**Problem statement**
Exact copies of all the entries are required, and no pictures should appear in them.

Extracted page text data
* * *
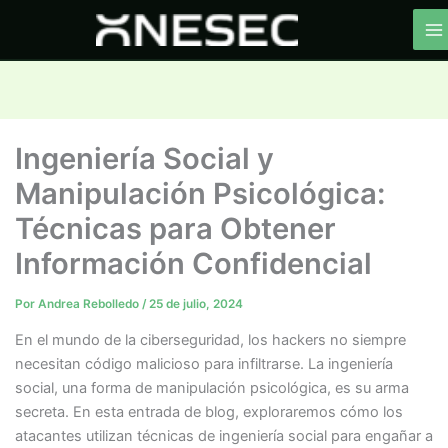
Ir
al
contenido
Ingeniería Social y
Manipulación Psicológica:
Técnicas para Obtener
Información Confidencial
Por
Andrea Rebolledo
/
25 de julio, 2024
En el mundo de la ciberseguridad, los hackers no siempre
necesitan código malicioso para infiltrarse. La ingeniería
social, una forma de manipulación psicológica, es su arma
secreta. En esta entrada de blog, exploraremos cómo los
atacantes utilizan técnicas de ingeniería social para engañar a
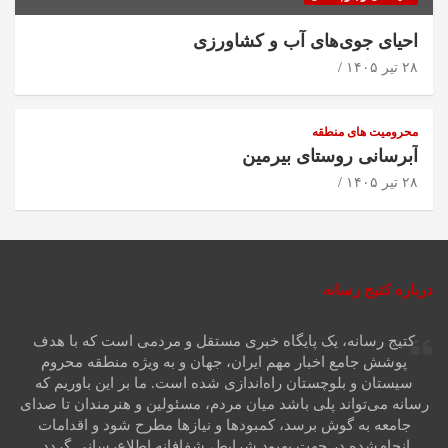
احیای جوی‌های آب و کشاورزی
۲۸ تیر ۱۴۰۵
محرومیت های منطقه
آبرسانی روستای بیرمین
۲۸ تیر ۱۴۰۵
درباره کتیج رسانه
کتیج رسانه، یک پایگاه خبری مستقل و مردمی است که با هدف
پوشش جامع اخبار مهم ایران، جهان و به ویژه منطقه محروم
سیستان و بلوچستان راه‌اندازی شده است. ما بر این باوریم که
رسانه می‌تواند پلی باشد میان مردم، مسئولین و هنرمندان تا صدای
جامعه به گوش برسد، کمبودها و نیازها مطرح شود و اقدامات
انجام‌شده در جهت بهبود شرایط، شفافانه اطلاع‌رسانی گردد.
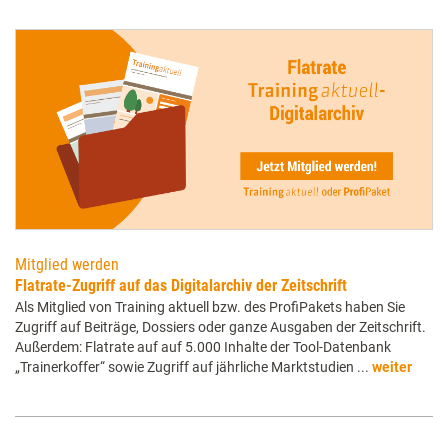
Mitglied werden
Flatrate-Zugriff auf das Digitalarchiv der Zeitschrift
Als Mitglied von Training aktuell bzw. des ProfiPakets haben Sie
Zugriff auf Beiträge, Dossiers oder ganze Ausgaben der Zeitschrift.
Außerdem: Flatrate auf auf 5.000 Inhalte der Tool-Datenbank
„Trainerkoffer“ sowie Zugriff auf jährliche Marktstudien ...
weiter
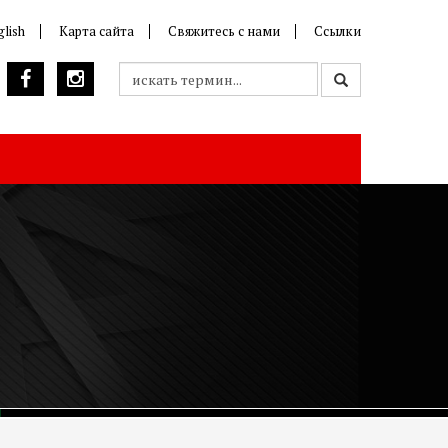
glish
Карта сайта
Свяжитесь с нами
Ссылки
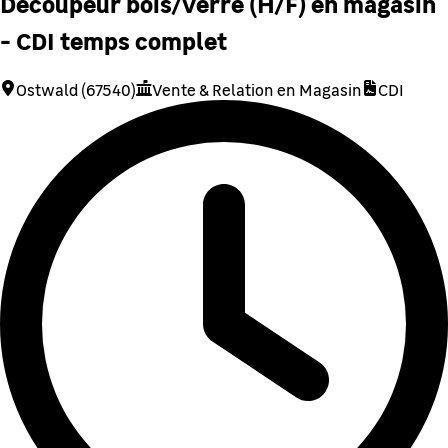
Découpeur bois/verre (H/F) en magasin
- CDI temps complet
Ostwald (67540)
Vente & Relation en Magasin
CDI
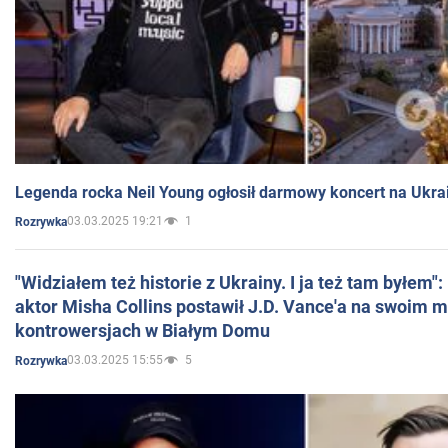
Legenda rocka Neil Young ogłosił darmowy koncert na Ukra
03.03.2025 19:21
1
Rozrywka
"Widziałem też historie z Ukrainy. I ja też tam byłem"
aktor Misha Collins postawił J.D. Vance'a na swoim m
kontrowersjach w Białym Domu
03.03.2025 15:55
5
Rozrywka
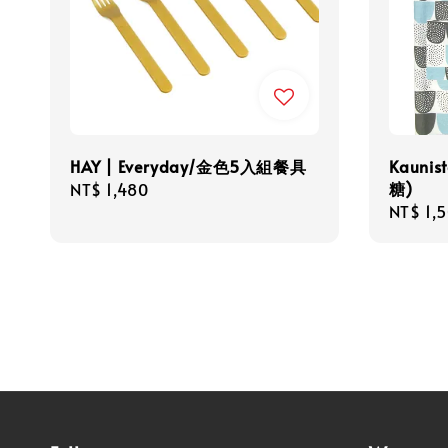
HAY | Everyday/金色5入組餐具
Kauni
糖)
Regular
NT$ 1,480
Regula
NT$ 1,
price
price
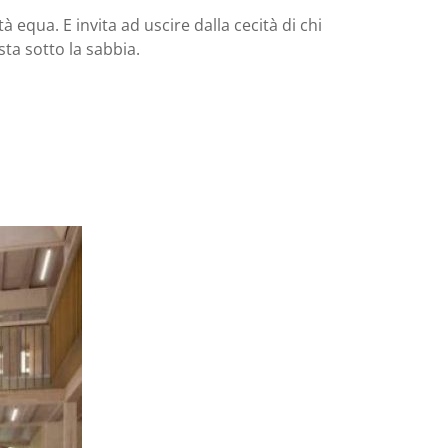
equa. E invita ad uscire dalla cecità di chi
sta sotto la sabbia.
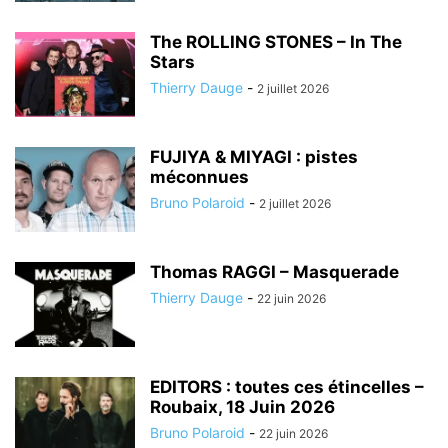
The ROLLING STONES – In The
Stars
Thierry Dauge
-
2 juillet 2026
FUJIYA & MIYAGI : pistes
méconnues
Bruno Polaroid
-
2 juillet 2026
Thomas RAGGI – Masquerade
Thierry Dauge
-
22 juin 2026
EDITORS : toutes ces étincelles –
Roubaix, 18 Juin 2026
Bruno Polaroid
-
22 juin 2026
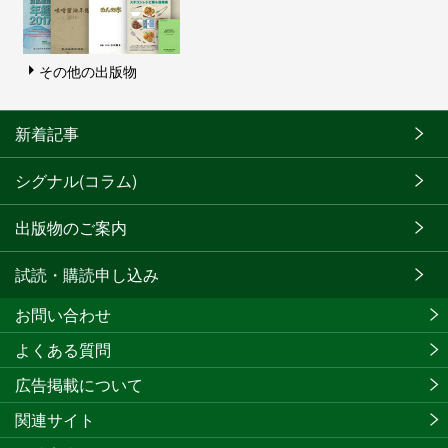
その他の出版物
新着記事
シグナル(コラム)
出版物のご案内
試読・購読申し込み
お問い合わせ
よくある質問
広告掲載について
関連サイト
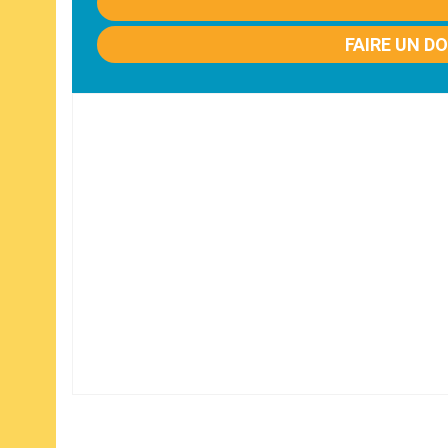
FAIRE UN D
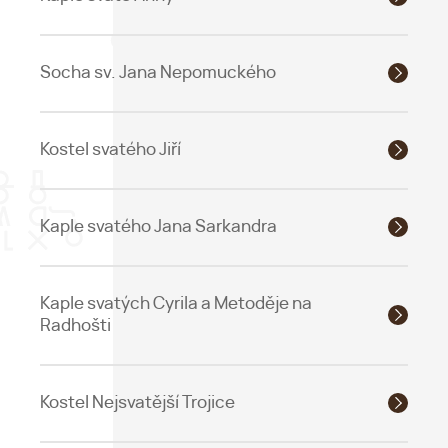
Socha sv. Jana Nepomuckého
Kostel svatého Jiří
Kaple svatého Jana Sarkandra
Kaple svatých Cyrila a Metoděje na
Radhošti
Kostel Nejsvatější Trojice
* * *
**Written response**
Ir
al
contenido
Ingeniería Social y
Manipulación Psicológica:
Técnicas para Obtener
Información Confidencial
Por
Andrea Rebolledo
/
25 de julio, 2024
En el mundo de la ciberseguridad, los hackers no siempre
necesitan código malicioso para infiltrarse. La ingeniería
social, una forma de manipulación psicológica, es su arma
secreta. En esta entrada de blog, exploraremos cómo los
atacantes utilizan técnicas de ingeniería social para engañar a
احیای جوی‌های آب و کشاورزی
۲۸ تیر ۱۴۰۵
محرومیت های منطقه
آبرسانی روستای بیرمین
۲۸ تیر ۱۴۰۵
درباره کتیج رسانه
کتیج رسانه، یک پایگاه خبری مستقل و مردمی است که با هدف
پوشش جامع اخبار مهم ایران، جهان و به ویژه منطقه محروم
سیستان و بلوچستان راه‌اندازی شده است. ما بر این باوریم که
رسانه می‌تواند پلی باشد میان مردم، مسئولین و هنرمندان تا صدای
جامعه به گوش برسد، کمبودها و نیازها مطرح شود و اقدامات
انجام‌شده در جهت بهبود شرایط، شفافانه اطلاع‌رسانی گردد.
Mitglied werden
Flatrate-Zugriff auf das Digitalarchiv der Zeitschrift
Als Mitglied von Training aktuell bzw. des ProfiPakets haben Sie
Zugriff auf Beiträge, Dossiers oder ganze Ausgaben der Zeitschrift.
Außerdem: Flatrate auf auf 5.000 Inhalte der Tool-Datenbank
„Trainerkoffer“ sowie Zugriff auf jährliche Marktstudien ...
weiter
glish
Карта сайта
Свяжитесь с нами
Ссылки
Découpeur bois/verre (H/F) en magasin
- CDI temps complet
Ostwald (67540)
Vente & Relation en Magasin
CDI
Legenda rocka Neil Young ogłosił darmowy koncert na Ukra
03.03.2025 19:21
1
Rozrywka
"Widziałem też historie z Ukrainy. I ja też tam byłem"
aktor Misha Collins postawił J.D. Vance'a na swoim m
kontrowersjach w Białym Domu
03.03.2025 15:55
5
Rozrywka
HAY | Everyday/金色5入組餐具
Kauni
糖)
Regular
NT$ 1,480
Regula
NT$ 1,
price
price
equa. E invita ad uscire dalla cecità di chi
sta sotto la sabbia.
The ROLLING STONES – In The
Stars
Thierry Dauge
-
2 juillet 2026
FUJIYA & MIYAGI : pistes
méconnues
Bruno Polaroid
-
2 juillet 2026
Thomas RAGGI – Masquerade
Thierry Dauge
-
22 juin 2026
EDITORS : toutes ces étincelles –
Roubaix, 18 Juin 2026
Bruno Polaroid
-
22 juin 2026
その他の出版物
新着記事
シグナル(コラム)
出版物のご案内
試読・購読申し込み
お問い合わせ
よくある質問
広告掲載について
関連サイト
FAIRE UN D
Socha sv. Jana Nepomuckého
Kostel svatého Jiří
Kaple svatého Jana Sarkandra
Kaple svatých Cyrila a Metoděje na
Radhošti
Kostel Nejsvatější Trojice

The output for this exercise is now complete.